There was some significant bias in the histogram from my previous post: the data from all years were lumped together. This is important because as of 2003 (when the Vic Clapham medal was introduced) the final cutoff for the Comrades Marathon was extended from 11:00 to 12:00. In 2000 they also applied an extended cutoff.
I have consequently partitioned the data according to “strict” and “extended” cutoffs.
novices$extended = factor(novices$year == 2000 | novices$year >= 2003,
labels = c("Strict Cutoff", "Extended Cutoff"))
This paints a much more representative picture of the distribution of finish times now that the race has been extended to 12 hours.
The allocation of medals is complicated by the fact that new medals have been introduced at different times over recent years. Specifically, the Bill Rowan medal was first awarded in 2000, then the Vic Clapham medal was introduced in 2003 and, finally, 2007 saw the first Wally Hayward medals.

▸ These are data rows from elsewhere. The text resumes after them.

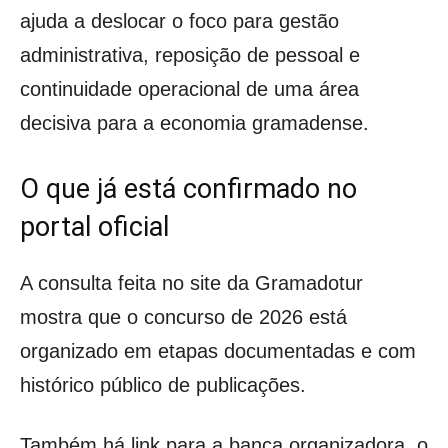
ajuda a deslocar o foco para gestão
administrativa, reposição de pessoal e
continuidade operacional de uma área
decisiva para a economia gramadense.
O que já está confirmado no
portal oficial
A consulta feita no site da Gramadotur
mostra que o concurso de 2026 está
organizado em etapas documentadas e com
histórico público de publicações.
Também há link para a banca organizadora, o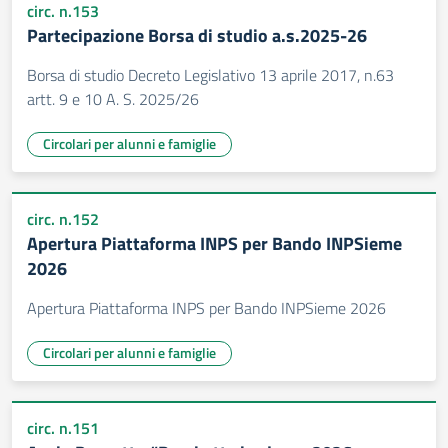
circ. n.153
Partecipazione Borsa di studio a.s.2025-26
Borsa di studio Decreto Legislativo 13 aprile 2017, n.63
artt. 9 e 10 A. S. 2025/26
Circolari per alunni e famiglie
circ. n.152
Apertura Piattaforma INPS per Bando INPSieme
2026
Apertura Piattaforma INPS per Bando INPSieme 2026
Circolari per alunni e famiglie
circ. n.151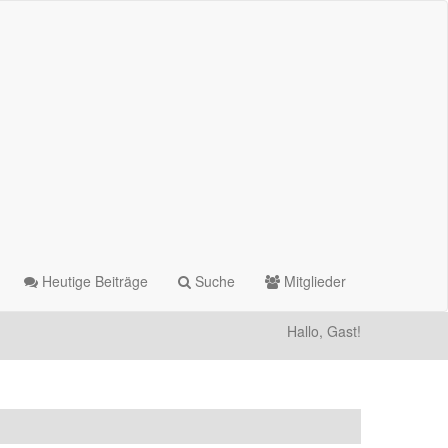
Heutige Beiträge
Suche
Mitglieder
Hallo, Gast!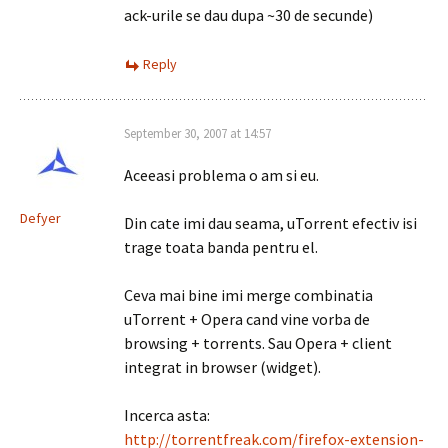
ack-urile se dau dupa ~30 de secunde)
Reply
September 30, 2007 at 14:57
Aceeasi problema o am si eu.
Defyer
Din cate imi dau seama, uTorrent efectiv isi
trage toata banda pentru el.
Ceva mai bine imi merge combinatia
uTorrent + Opera cand vine vorba de
browsing + torrents. Sau Opera + client
integrat in browser (widget).
Incerca asta:
http://torrentfreak.com/firefox-extension-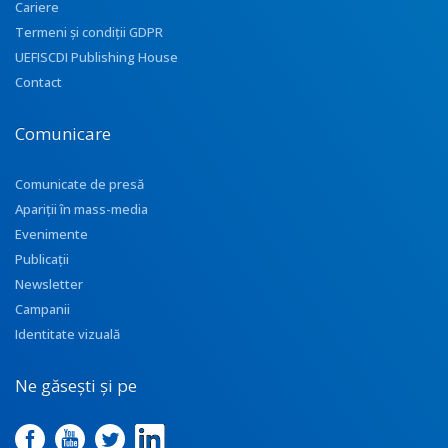
Cariere
Termeni și condiții GDPR
UEFISCDI Publishing House
Contact
Comunicare
Comunicate de presă
Apariţii în mass-media
Evenimente
Publicații
Newsletter
Campanii
Identitate vizuală
Ne găsești și pe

novices$period = cut(novices$year, breaks = c(1900, 2000, 2003, 2007, 3000), right = FALSE,
labels = c("before 2000", "2000 to 2002", "2003 to 2006", "after 2007"))
novice.medals = table(novices$medal, novices$period)
novice.medals = scale(novice.medals, scale = colSums(novice.medals), center = FALSE) * 100
options(digits = 1)
(novice.medals = t(novice.medals))
Gold Wally Hayward Silver Bill Rowan Bronze Vic Clapham
before 2000 0.07 0.00 4.80 0.00 95.13 0.00
2000 to 2002 0.09 0.00 2.66 12.76 84.49 0.00
2003 to 2006 0.15 0.00 4.05 17.51 47.63 30.66
after 2007 0.08 0.03 2.60 12.28 46.40 38.62
Currently around 46% of novices get a Bronze medal while slightly fewer, about 37%, get a Vic Clapham medal. A significant fraction, just over 12%, achieve a Bill Rowan, while only 2.6% get a Silver medal. The number of Wally Hayward and Gold medals among novices is very small indeed.
Acknowledgement
Thanks to Daniel for pointing out this issue!